Il Concilio Vaticano II ha previsto la concelebrazione, con le modalità che ben conosciamo, con le seguenti parole:
La concelebrazione
57.
1. La concelebrazione, che manifesta in modo appropriato l'unità del sacerdozio, è rimasta in uso fino ad oggi nella Chiesa, tanto in Oriente che in Occidente. Perciò al Concilio è sembrato opportuno estenderne la facoltà ai casi seguenti:
1• a) al giovedì santo, sia nella messa crismale che nella messa vespertina;
b) alle messe celebrate nei concili, nelle riunioni di vescovi e nei sinodi;
c) alla messa di benedizione di un abate.
2• Inoltre, con il permesso dell'ordinario, a cui spetta giudicare sulla opportunità della concelebrazione:
a) alla messa conventuale e alla messa principale nelle diverse chiese, quando l'utilità dei fedeli non richieda che tutti i sacerdoti presenti celebrino singolarmente;
b) alle messe nelle riunioni di qualsiasi genere di sacerdoti tanto secolari che religiosi.
2. 1• Spetta al vescovo regolare la disciplina della concelebrazione nella propria diocesi;
2• Resti sempre però ad ogni sacerdote la facoltà di celebrare la messa individualmente, purché non celebri nel medesimo tempo e nella medesima chiesa in cui si fa la concelebrazione, e neppure il giovedì santo.
58. Venga redatto un nuovo rito della concelebrazione da inserirsi nel pontificale e nel messale romano.
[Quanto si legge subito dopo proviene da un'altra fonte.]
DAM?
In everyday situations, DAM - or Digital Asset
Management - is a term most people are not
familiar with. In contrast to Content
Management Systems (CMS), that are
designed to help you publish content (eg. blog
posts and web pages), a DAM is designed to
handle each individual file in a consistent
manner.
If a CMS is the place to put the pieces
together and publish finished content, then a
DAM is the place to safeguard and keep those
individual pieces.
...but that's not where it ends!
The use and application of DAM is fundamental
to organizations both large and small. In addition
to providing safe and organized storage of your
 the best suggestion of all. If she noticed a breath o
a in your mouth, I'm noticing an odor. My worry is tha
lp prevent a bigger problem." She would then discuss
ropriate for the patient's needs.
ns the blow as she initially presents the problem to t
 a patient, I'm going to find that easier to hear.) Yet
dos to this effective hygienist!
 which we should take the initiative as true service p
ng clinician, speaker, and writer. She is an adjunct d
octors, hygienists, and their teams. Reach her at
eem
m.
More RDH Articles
Come vedete, Il Concilio non ha affatto incoraggiato né autorizzato la frequente e addirittura giornaliera concelebrazione. Come vedete, inoltre, l’unico giusto motivo per praticare la concelebrazione è quello di rendere maggiormente manifesta, in determinate occasioni, l’unità del sacerdozio. Studi teologici approfonditi (Schmitz) hanno evidenziato che nella concelebrazione unico è l’atto sacrificale (vulgo: la Messa è una sola), e di conseguenza i frutti di una messa concelebrata sono gli stessi di una singola messa, e non moltiplicati per il numero dei con celebranti. Di conseguenza, per il bene della Chiesa, è di gran lunga preferibile che si celebrino molte messe piuttosto che poche.
Ma da voi è così tanto frequente la Concelebrazione?.
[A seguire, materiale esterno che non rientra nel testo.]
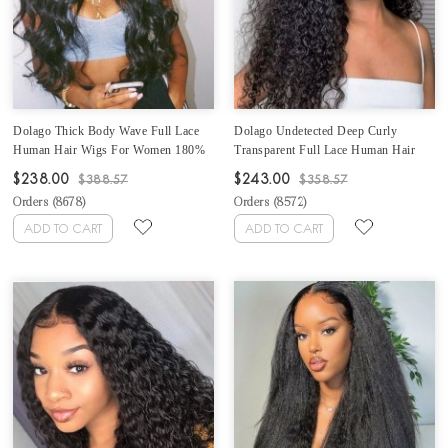
Dolago Thick Body Wave Full Lace
Dolago Undetected Deep Curly
Human Hair Wigs For Women 180%
Transparent Full Lace Human Hair
Density Brazilian Wavy Glueless Full
Wigs For Women 180% Natural HD
$238.00
$243.00
$388.57
$358.57
Lace Wigs With Baby Hair High
Invisible Glueless Full Lace Wigs
Orders (
8678
)
Orders (
8572
)
Quality Full Lace Wig Human Hair
Human Hair Pre Plucked With Baby
Pre Plucked Can Be Dyed
Hair For Sale Online Shop
ADD TO CART
ADD TO CART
Sembra quasi che si parli di quotidianità!.
Certo rimane il fatto che una Concelebrazione presieduta da Vescovo non solo richiama l'unità teologica del sacerdozio ministeriale, ma anche la comunione che lega il Pastore (Vescovo) con i suoi collaboratori. Non penso che si possa parlare di concelebrazione solo per una questione estetica o pro-forma altrimenti saremmo fuori da ciò che la Chiesa e il Concilio in particolare hanno voluto trasmettere.
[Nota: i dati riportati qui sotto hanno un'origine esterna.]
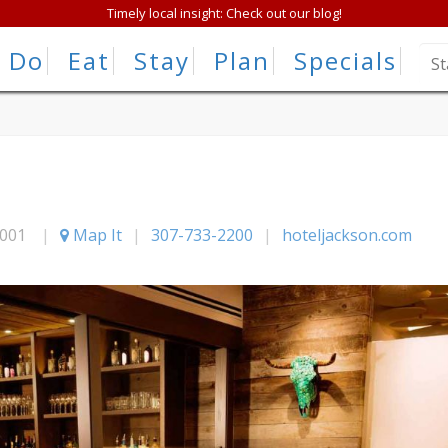
Timely local insight: Check out our blog!
Do
Eat
Stay
Plan
Specials
001
|
Map It
|
307-733-2200
|
hoteljackson.com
Circa poi l'intenzione... beh ogni sacerdote nella concelebrazione è celebrante e di conseguenza ogni sacerdote applica per una intenzione.
Che 10 preti celebrino in privato o concelibrino sono comunque 10 intenzioni che si innalzano a lode e gloria di Dio.
da noi non dico che sia all'ordine del giorno ma quasi almeno un paio di volte nei giorni feriali e 9 Domeniche su 10
non ho ben capito il par.199 dell'IGMR: cosa vuol l'ultima frase? i sacerdoti il Giovedì santo e nella Veglia Pasquale dovrebbero concentrarsi tutti in un luogo (ad es. cattedrale) e concelebrare? Non credo, qualcuno me lo spiega?
199. La concelebrazione, nella quale si manifesta assai bene l'unità del sacerdozio, del sacrificio e di tutto il popolo di Dio, è prescritta dal rito stesso: nell'ordinazione del Vescovo e dei presbiteri, nella benedizione dell'abate e nella Messa crismale.
È invece raccomandata, se l'utilità dei fedeli non richiede o suggerisce altro:
a) nella Messa vespertina «Nella Cena del Signore»;
b) nella Messa celebrata in occasione di Concili, di raduni di Vescovi e di Sinodi;
c) nella Messa conventuale e nella Messa principale nelle chiese e negli oratori;
d) nelle Messe in occasione di incontri di sacerdoti, secolari o religiosi, qualunque sia il carattere di tali incontri 101.
Al singolo sacerdote sia tuttavia permesso celebrare l'Eucaristia in modo individuale, non però nel tempo in cui nella stessa chiesa o oratorio si tiene la concelebrazione. Ma il Giovedì della Settimana santa nella Messa vespertina «Nella Cena del Signore» e nella Messa della Veglia Pasquale non è permesso celebrare in modo individuale.